Hard-earned success has many rewards but comes with a common price. Too much success or over-the-moon expectations can create complacency.
When leaders and team members get comfortable with a high level of performance, they lose the edge in order to sustain it. This overconfidence and feeling of security can lead to massive failure. The U.S. military has an even more straightforward message: Complacency kills.
The symptoms of complacency are well known. High performers go on auto-pilot and disengage when things get hard. Teams get less critical about the little things essential to superior performance. The focus on details slips. Mistakes and the corrections necessary for high performance get overlooked or ignored. Shortcuts to critical tasks become acceptable. Leaders disregard patterns, facts, or triggering events. Excusing deficiencies and mistakes becomes commonplace.

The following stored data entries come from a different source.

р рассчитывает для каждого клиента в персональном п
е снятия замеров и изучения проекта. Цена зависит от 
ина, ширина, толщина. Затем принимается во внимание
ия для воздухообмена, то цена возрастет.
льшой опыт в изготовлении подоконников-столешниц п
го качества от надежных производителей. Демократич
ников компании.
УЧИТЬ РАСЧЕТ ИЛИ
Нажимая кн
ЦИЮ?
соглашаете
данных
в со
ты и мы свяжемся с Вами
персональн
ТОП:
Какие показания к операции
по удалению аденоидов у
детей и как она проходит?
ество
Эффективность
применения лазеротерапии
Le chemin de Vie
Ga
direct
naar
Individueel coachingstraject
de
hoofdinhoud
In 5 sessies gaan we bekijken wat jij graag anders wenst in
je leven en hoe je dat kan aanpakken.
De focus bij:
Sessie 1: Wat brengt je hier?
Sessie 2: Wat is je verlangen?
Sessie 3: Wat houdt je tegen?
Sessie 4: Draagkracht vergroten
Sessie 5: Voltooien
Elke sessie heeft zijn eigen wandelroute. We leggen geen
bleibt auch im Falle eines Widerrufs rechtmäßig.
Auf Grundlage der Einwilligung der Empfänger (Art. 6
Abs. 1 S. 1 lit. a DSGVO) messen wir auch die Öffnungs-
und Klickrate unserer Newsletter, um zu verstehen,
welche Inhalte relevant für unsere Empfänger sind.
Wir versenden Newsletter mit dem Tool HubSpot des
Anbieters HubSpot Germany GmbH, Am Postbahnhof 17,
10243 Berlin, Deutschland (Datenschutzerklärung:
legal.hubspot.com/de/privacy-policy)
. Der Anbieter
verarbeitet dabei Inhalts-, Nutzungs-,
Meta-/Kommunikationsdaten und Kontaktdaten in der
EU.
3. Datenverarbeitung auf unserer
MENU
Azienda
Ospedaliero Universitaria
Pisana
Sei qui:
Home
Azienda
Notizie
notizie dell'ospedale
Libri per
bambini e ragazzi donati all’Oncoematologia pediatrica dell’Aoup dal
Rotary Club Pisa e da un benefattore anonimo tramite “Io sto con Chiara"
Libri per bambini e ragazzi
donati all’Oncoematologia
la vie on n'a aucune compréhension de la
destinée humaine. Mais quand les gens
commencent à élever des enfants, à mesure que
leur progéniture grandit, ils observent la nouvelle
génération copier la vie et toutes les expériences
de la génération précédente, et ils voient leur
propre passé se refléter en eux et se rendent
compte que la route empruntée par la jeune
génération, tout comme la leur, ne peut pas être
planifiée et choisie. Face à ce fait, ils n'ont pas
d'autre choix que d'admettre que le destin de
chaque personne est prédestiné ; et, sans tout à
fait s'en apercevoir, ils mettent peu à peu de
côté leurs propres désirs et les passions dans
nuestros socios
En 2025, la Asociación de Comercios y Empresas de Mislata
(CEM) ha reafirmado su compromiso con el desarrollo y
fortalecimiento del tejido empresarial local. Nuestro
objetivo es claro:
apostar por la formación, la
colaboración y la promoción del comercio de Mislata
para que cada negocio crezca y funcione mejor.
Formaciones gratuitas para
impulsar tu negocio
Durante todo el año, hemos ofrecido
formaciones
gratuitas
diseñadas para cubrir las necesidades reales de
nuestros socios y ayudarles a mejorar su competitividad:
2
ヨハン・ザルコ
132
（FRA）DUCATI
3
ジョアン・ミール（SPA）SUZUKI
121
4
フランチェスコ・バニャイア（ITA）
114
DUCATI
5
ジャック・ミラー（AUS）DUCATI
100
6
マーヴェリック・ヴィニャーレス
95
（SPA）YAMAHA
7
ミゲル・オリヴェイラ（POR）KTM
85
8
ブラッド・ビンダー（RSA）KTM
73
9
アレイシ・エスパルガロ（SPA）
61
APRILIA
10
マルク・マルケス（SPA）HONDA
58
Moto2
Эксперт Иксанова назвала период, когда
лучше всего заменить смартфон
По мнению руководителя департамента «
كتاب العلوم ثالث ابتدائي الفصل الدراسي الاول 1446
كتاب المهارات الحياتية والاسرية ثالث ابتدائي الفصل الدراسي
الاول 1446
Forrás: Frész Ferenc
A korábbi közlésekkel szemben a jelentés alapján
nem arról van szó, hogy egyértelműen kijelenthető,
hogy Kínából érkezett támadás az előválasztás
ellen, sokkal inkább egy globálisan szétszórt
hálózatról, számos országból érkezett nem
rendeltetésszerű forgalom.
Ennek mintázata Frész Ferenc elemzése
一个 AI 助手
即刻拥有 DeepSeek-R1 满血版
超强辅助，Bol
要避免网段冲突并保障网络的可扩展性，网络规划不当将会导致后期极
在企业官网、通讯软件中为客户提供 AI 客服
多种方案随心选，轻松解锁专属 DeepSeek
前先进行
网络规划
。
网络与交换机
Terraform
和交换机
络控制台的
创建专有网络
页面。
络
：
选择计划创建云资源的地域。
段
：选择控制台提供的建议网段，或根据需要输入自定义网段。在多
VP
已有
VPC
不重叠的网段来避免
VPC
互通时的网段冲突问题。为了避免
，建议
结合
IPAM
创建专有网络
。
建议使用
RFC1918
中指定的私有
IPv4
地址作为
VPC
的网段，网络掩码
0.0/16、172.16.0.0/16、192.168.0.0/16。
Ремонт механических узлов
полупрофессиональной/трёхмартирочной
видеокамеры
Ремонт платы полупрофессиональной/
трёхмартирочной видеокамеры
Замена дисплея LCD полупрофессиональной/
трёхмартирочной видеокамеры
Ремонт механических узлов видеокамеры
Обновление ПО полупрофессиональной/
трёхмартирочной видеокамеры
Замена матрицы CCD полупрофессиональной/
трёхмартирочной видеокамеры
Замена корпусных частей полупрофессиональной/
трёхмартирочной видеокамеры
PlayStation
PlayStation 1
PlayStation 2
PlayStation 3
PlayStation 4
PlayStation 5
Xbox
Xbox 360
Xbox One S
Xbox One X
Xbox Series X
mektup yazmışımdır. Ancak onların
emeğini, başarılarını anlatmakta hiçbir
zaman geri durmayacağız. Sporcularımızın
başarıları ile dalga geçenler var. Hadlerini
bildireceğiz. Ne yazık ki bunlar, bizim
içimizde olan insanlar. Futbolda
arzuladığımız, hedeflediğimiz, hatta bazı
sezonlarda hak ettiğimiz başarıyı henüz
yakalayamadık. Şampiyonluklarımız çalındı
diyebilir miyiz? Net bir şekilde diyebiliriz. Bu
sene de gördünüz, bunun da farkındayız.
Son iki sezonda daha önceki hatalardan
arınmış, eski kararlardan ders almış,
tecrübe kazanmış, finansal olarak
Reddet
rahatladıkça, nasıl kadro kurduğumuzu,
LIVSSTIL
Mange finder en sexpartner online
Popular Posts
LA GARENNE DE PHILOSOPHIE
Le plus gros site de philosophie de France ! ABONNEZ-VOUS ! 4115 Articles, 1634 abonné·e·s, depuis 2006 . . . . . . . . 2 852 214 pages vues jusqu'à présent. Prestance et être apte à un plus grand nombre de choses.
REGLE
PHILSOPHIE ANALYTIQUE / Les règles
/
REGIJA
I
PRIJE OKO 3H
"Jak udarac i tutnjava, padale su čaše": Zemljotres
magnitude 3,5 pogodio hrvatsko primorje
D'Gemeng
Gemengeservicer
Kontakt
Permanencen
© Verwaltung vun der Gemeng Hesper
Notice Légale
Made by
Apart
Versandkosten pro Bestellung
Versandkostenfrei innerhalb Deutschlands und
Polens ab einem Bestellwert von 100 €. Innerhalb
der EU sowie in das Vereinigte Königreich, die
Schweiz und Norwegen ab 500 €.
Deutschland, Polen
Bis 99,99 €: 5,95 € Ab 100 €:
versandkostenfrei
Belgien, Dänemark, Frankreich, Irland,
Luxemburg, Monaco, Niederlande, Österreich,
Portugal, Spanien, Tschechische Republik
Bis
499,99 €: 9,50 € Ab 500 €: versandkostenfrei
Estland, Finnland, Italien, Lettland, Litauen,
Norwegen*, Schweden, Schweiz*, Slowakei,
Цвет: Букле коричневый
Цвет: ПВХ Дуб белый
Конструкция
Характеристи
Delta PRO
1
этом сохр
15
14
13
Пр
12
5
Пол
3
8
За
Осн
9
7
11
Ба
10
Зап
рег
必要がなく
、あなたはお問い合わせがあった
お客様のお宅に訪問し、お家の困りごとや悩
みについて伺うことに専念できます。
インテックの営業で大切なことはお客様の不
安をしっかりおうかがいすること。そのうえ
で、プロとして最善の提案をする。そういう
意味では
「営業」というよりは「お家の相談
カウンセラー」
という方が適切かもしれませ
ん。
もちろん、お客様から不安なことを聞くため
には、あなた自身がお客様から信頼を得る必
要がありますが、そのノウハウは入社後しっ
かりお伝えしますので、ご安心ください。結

Because of those well-worn signs, the word “complacency” produces fear and trepidation in the hearts of all great leaders. Good leaders want their teams to feel confident but never comfortable. Staying hungry for top results is always the game plan.
The best leaders overcome complacency through challenge. They help team members to set specific performance goals that make them just a little bit nervous. By pushing others toward harder goals, leaders crush the self-security of the complacent mindset. When new goals are not enough to shake people up, good leaders change up assignments and roles to give team members a fresh look at creating high performance.
As legendary NBA coach Pat Riley reminds us,“Complacency is the last hurdle standing between any team and its greatness.” The best leaders kill it before it kills them.